**What you should do**:
Retype the data that follows line by line, exactly, and leave its pictures out.

*** Material for this task ***

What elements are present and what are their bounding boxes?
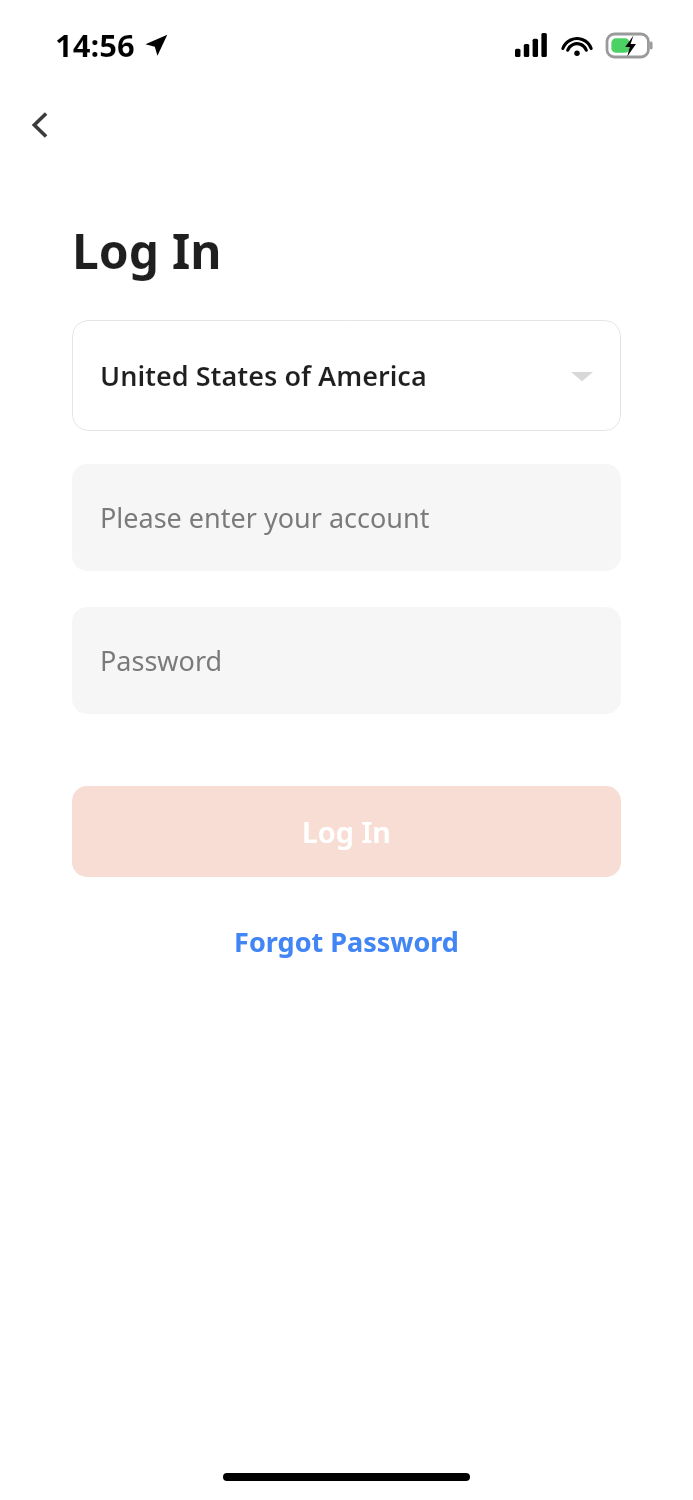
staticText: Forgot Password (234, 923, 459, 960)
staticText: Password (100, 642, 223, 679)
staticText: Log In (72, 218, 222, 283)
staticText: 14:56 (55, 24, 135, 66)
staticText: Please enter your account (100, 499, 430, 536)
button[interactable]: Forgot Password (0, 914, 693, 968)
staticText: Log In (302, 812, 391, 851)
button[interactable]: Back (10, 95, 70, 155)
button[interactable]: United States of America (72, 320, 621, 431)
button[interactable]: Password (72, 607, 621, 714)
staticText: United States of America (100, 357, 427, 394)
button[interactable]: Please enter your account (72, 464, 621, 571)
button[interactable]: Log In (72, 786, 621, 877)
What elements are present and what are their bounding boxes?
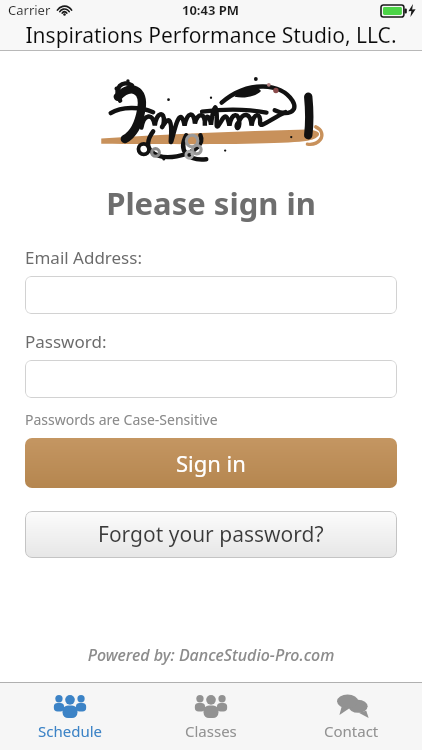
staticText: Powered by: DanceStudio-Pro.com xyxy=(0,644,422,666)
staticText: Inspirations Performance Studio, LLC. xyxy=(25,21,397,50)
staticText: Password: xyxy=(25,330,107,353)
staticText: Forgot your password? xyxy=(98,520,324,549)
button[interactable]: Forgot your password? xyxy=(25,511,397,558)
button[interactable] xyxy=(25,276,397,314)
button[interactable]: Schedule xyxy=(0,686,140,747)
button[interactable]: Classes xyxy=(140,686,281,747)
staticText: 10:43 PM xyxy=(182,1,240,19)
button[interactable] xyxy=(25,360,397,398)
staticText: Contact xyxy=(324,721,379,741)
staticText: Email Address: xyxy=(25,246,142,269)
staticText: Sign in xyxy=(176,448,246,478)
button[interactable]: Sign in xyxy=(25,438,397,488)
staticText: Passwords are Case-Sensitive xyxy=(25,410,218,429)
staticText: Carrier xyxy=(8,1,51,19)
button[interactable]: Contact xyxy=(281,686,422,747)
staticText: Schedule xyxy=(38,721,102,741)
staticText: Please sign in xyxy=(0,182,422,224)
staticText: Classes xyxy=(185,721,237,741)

*** End of Material for this task ***

**Task answer**:
What elements are present and what are their bounding boxes?
staticText: Forgot Password (234, 923, 459, 960)
staticText: Password (100, 642, 223, 679)
staticText: Log In (72, 218, 222, 283)
staticText: 14:56 (55, 24, 135, 66)
staticText: Please enter your account (100, 499, 430, 536)
button[interactable]: Forgot Password (0, 914, 693, 968)
staticText: Log In (302, 812, 391, 851)
button[interactable]: Back (10, 95, 70, 155)
button[interactable]: United States of America (72, 320, 621, 431)
button[interactable]: Password (72, 607, 621, 714)
staticText: United States of America (100, 357, 427, 394)
button[interactable]: Please enter your account (72, 464, 621, 571)
button[interactable]: Log In (72, 786, 621, 877)
What elements are present and what are their bounding boxes?
staticText: Powered by: DanceStudio-Pro.com xyxy=(0,644,422,666)
staticText: Inspirations Performance Studio, LLC. xyxy=(25,21,397,50)
staticText: Password: xyxy=(25,330,107,353)
staticText: Forgot your password? xyxy=(98,520,324,549)
button[interactable]: Forgot your password? xyxy=(25,511,397,558)
button[interactable] xyxy=(25,276,397,314)
button[interactable]: Schedule xyxy=(0,686,140,747)
button[interactable]: Classes xyxy=(140,686,281,747)
staticText: 10:43 PM xyxy=(182,1,240,19)
button[interactable] xyxy=(25,360,397,398)
staticText: Contact xyxy=(324,721,379,741)
staticText: Email Address: xyxy=(25,246,142,269)
staticText: Sign in xyxy=(176,448,246,478)
button[interactable]: Sign in xyxy=(25,438,397,488)
staticText: Passwords are Case-Sensitive xyxy=(25,410,218,429)
staticText: Carrier xyxy=(8,1,51,19)
button[interactable]: Contact xyxy=(281,686,422,747)
staticText: Schedule xyxy=(38,721,102,741)
staticText: Please sign in xyxy=(0,182,422,224)
staticText: Classes xyxy=(185,721,237,741)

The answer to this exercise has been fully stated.